The Photo Page shows Susan Hubbard’s photos of flowers from Gary’s water garden – WOW – then return to see more of my visit to Cuba!
MORE ON CUBA VISIT:
Naturally, megacities have more than 2,000 people – To me that is a lot of people.
Hooversville, Pa – three miles from the farm I grew up on has 625 people. TGO where I live in Florida has approximately 1,800 during the season – less than half that in the summer. Drummond Island. Michigan, where I live in the summer, has 1,117. The other Island I lived on for 15 years – Block Island, Rhode Island – has approximately 1,051people. Stonewall, Texas in 1990 – just before we established the J Bar G Ranch 2 miles south of Stonewall – had 246 residents. We left in 2007 but today, I understand it has almost 1,000 residents – See, even Stonewall is on its way to become a megacity!
Back to my visit to Havana, Cuba – it has 2,106,246 residents. As a megacity it makes, for country folks like me, great photos, many questions, and great stories. That is why I love to visit megacities for a day or two.
One question I had, what does the city of Havana do with the large number of bodies that need to be taken care of, each day, in a megacity of 2-3 million?

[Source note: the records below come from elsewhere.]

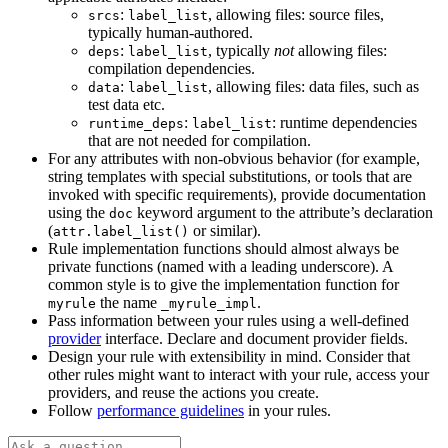
:
, allowing files: source files,
srcs
label_list
typically human-authored.
:
, typically
not
allowing files:
deps
label_list
compilation dependencies.
:
, allowing files: data files, such as
data
label_list
test data etc.
:
: runtime dependencies
runtime_deps
label_list
that are not needed for compilation.
For any attributes with non-obvious behavior (for example,
string templates with special substitutions, or tools that are
invoked with specific requirements), provide documentation
using the
keyword argument to the attribute’s declaration
doc
(
or similar).
attr.label_list()
Rule implementation functions should almost always be
private functions (named with a leading underscore). A
common style is to give the implementation function for
the name
.
myrule
_myrule_impl
Pass information between your rules using a well-defined
provider
interface. Declare and document provider fields.
Design your rule with extensibility in mind. Consider that
other rules might want to interact with your rule, access your
providers, and reuse the actions you create.
Follow
performance guidelines
in your rules.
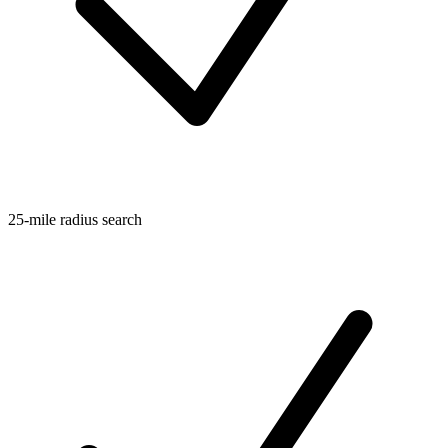
25-mile radius search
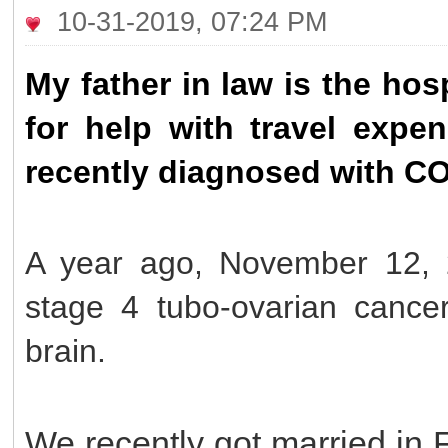
10-31-2019, 07:24 PM
My father in law is the ho
for help with travel exp
recently diagnosed with C
A year ago, November 12, 
stage 4 tubo-ovarian cance
brain.
We recently got married in 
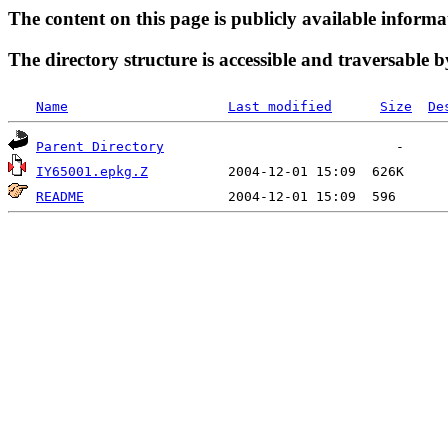
The content on this page is publicly available informa
The directory structure is accessible and traversable b
Name
Last modified
Size
De
Parent Directory
IY65001.epkg.Z
README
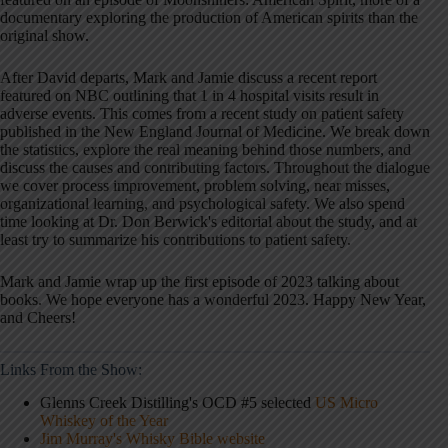
documentary exploring the production of American spirits than the
original show.
After David departs, Mark and Jamie discuss a recent report
featured on NBC outlining that 1 in 4 hospital visits result in
adverse events. This comes from a recent study on patient safety
published in the New England Journal of Medicine. We break down
the statistics, explore the real meaning behind those numbers, and
discuss the causes and contributing factors. Throughout the dialogue
we cover process improvement, problem solving, near misses,
organizational learning, and psychological safety. We also spend
time looking at Dr. Don Berwick's editorial about the study, and at
least try to summarize his contributions to patient safety.
Mark and Jamie wrap up the first episode of 2023 talking about
books. We hope everyone has a wonderful 2023. Happy New Year,
and Cheers!
Links From the Show:
Glenns Creek Distilling's OCD #5 selected
US Micro
Whiskey of the Year
Jim Murray's Whisky Bible website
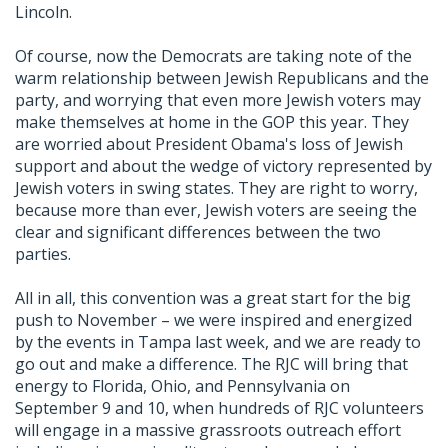
Lincoln.
Of course, now the Democrats are taking note of the
warm relationship between Jewish Republicans and the
party, and worrying that even more Jewish voters may
make themselves at home in the GOP this year. They
are worried about President Obama's loss of Jewish
support and about the wedge of victory represented by
Jewish voters in swing states. They are right to worry,
because more than ever, Jewish voters are seeing the
clear and significant differences between the two
parties.
All in all, this convention was a great start for the big
push to November – we were inspired and energized
by the events in Tampa last week, and we are ready to
go out and make a difference. The RJC will bring that
energy to Florida, Ohio, and Pennsylvania on
September 9 and 10, when hundreds of RJC volunteers
will engage in a massive grassroots outreach effort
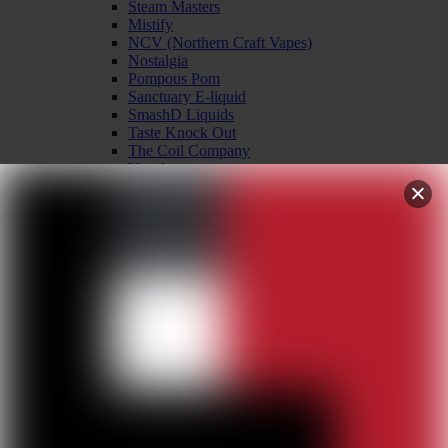
Steam Masters
Mistify
NCV (Northern Craft Vapes)
Nostalgia
Pompous Pom
Sanctuary E-liquid
SmashD Liquids
Taste Knock Out
The Coil Company
Vapology
Vapour Mountain
Wiener Vape co
International E-liquid
Binjai Juice
Kidney Puncher wire
Hardware
Accessories
Batteries
Chargers
Coils & Pods
Drip Tips
Drippers
Glass Replacements
Kits – Mod & Tank
Mechanical Mods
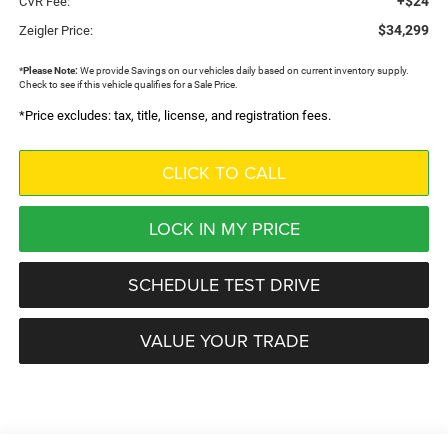
+$24
CVR Fee:
$34,299
Zeigler Price:
*
Please Note:
We provide Savings on our vehicles daily based on current inventory supply.
Check to see if this vehicle qualifies for a Sale Price.
*Price excludes: tax, title, license, and registration fees.
CLICK TO CALL
LOCK IN MY PRICE
SCHEDULE TEST DRIVE
VALUE YOUR TRADE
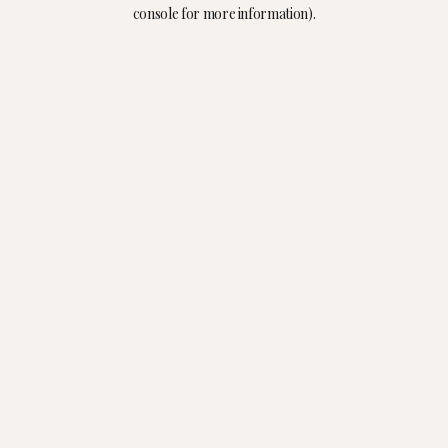
console for more information).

Let me tell you a story about one Havana cemetery and it’s handling the bodies of loved ones:
Now for a legend of Colon Cemetery:
The cemetery’s most famous grave is that of Amelia Goyri de Adot- La Milagrosa (The Miraculous Lady). La Milagrosa died in childbirth at the turn of the century, and was buried in the cemetery with her baby. Legend has it that when the grave was exhumed a few years later, the mother’s body was found intact and her baby, who had been buried at her feet, was found nestled in her arms. Her husband commissioned a statue of his beloved wife holding her child.